#### [About this task]
Each line of the material below with the word "will" is to be reported.

#### [Records supplied]
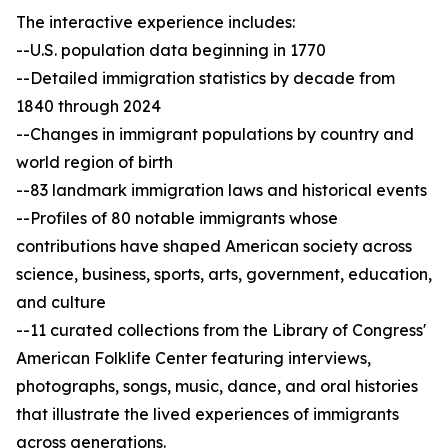
The interactive experience includes:
--U.S. population data beginning in 1770
--Detailed immigration statistics by decade from
1840 through 2024
--Changes in immigrant populations by country and
world region of birth
--83 landmark immigration laws and historical events
--Profiles of 80 notable immigrants whose
contributions have shaped American society across
science, business, sports, arts, government, education,
and culture
--11 curated collections from the Library of Congress'
American Folklife Center featuring interviews,
photographs, songs, music, dance, and oral histories
that illustrate the lived experiences of immigrants
across generations.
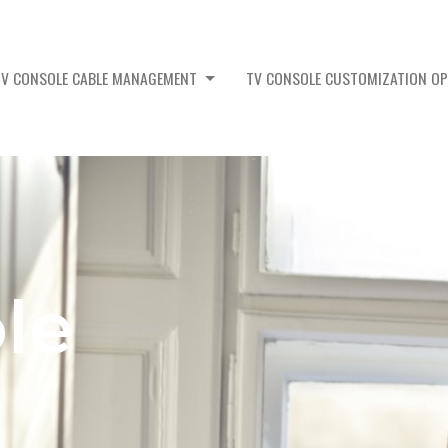
TV CONSOLE CABLE MANAGEMENT
TV CONSOLE CUSTOMIZATION O
le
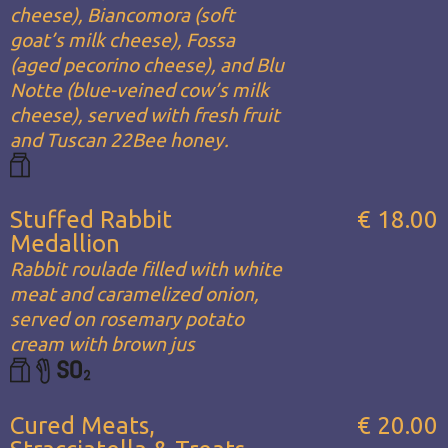
cheese), Biancomora (soft
goat’s milk cheese), Fossa
(aged pecorino cheese), and Blu
Notte (blue-veined cow’s milk
cheese), served with fresh fruit
and Tuscan 22Bee honey.
Stuffed Rabbit
€ 18.00
Medallion
Rabbit roulade filled with white
meat and caramelized onion,
served on rosemary potato
cream with brown jus
Cured Meats,
€ 20.00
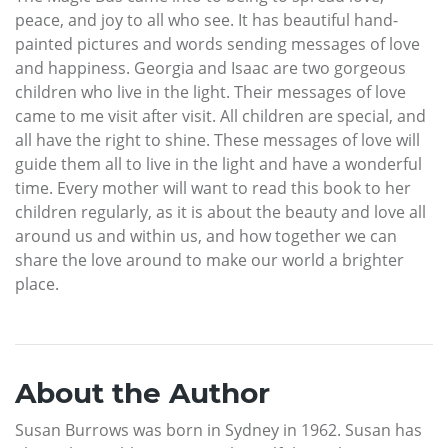
peace, and joy to all who see. It has beautiful hand-
painted pictures and words sending messages of love
and happiness. Georgia and Isaac are two gorgeous
children who live in the light. Their messages of love
came to me visit after visit. All children are special, and
all have the right to shine. These messages of love will
guide them all to live in the light and have a wonderful
time. Every mother will want to read this book to her
children regularly, as it is about the beauty and love all
around us and within us, and how together we can
share the love around to make our world a brighter
place.
About the Author
Susan Burrows was born in Sydney in 1962. Susan has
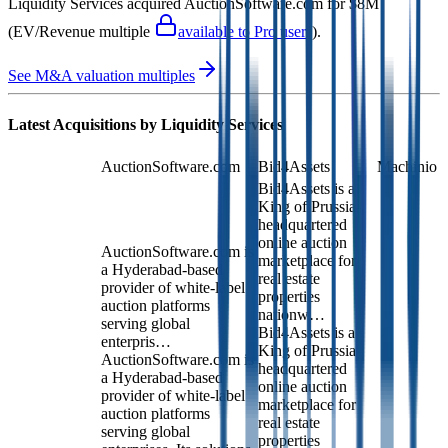
Liquidity Services
acquired
AuctionSoftware.com
for $8M
(EV/Revenue multiple
available to Pro users
)
.
See M&A valuation multiples
Latest Acquisitions by
Liquidity Services
AuctionSoftware.com
Bid4Assets
Machinio
Bid4Assets is a
King of Prussia-
headquartered
online auction
AuctionSoftware.com is
marketplace for
a Hyderabad-based
real estate
provider of white-label
properties
auction platforms
nationw…
serving global
Bid4Assets is a
enterpris…
King of Prussia-
AuctionSoftware.com is
headquartered
a Hyderabad-based
online auction
provider of white-label
marketplace for
auction platforms
real estate
serving global
properties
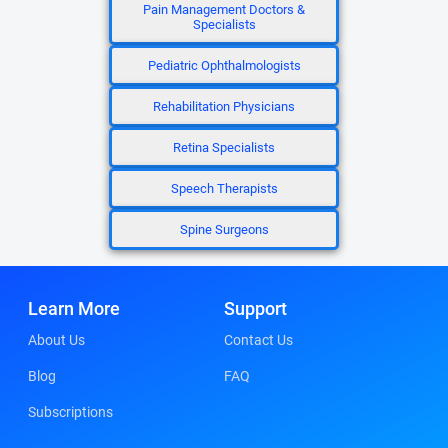
Pain Management Doctors &
Specialists
Pediatric Ophthalmologists
Rehabilitation Physicians
Retina Specialists
Speech Therapists
Spine Surgeons
Learn More
Support
About Us
Contact Us
Blog
FAQ
Subscriptions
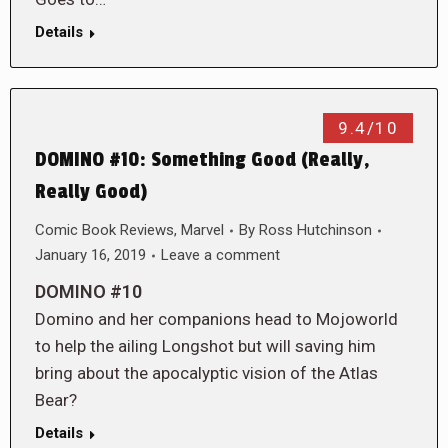
Details
9.4/10
DOMINO #10: Something Good (Really,
Really Good)
Comic Book Reviews
,
Marvel
By
Ross Hutchinson
January 16, 2019
Leave a comment
DOMINO #10
Domino and her companions head to Mojoworld
to help the ailing Longshot but will saving him
bring about the apocalyptic vision of the Atlas
Bear?
Details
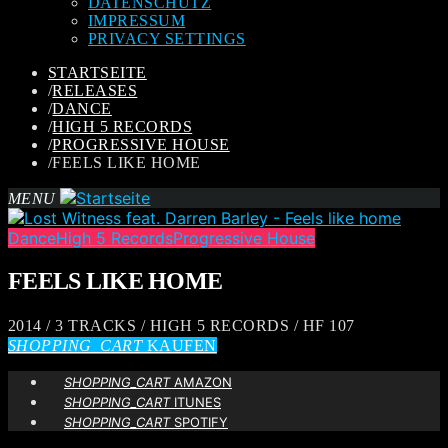
DATENSCHUTZ
IMPRESSUM
PRIVACY SETTINGS
STARTSEITE
/
RELEASES
/
DANCE
/
HIGH 5 RECORDS
/
PROGRESSIVE HOUSE
/
FEELS LIKE HOME
MENU
Dance
High 5 Records
Progressive House
FEELS LIKE HOME
2014 / 3 TRACKS / HIGH 5 RECORDS / HF 107
SHOPPING_CART
KAUFEN
SHOPPING_CART
AMAZON
SHOPPING_CART
ITUNES
SHOPPING_CART
SPOTIFY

#### [Problem solution]
all have the right to shine. These messages of love will
time. Every mother will want to read this book to her
to help the ailing Longshot but will saving him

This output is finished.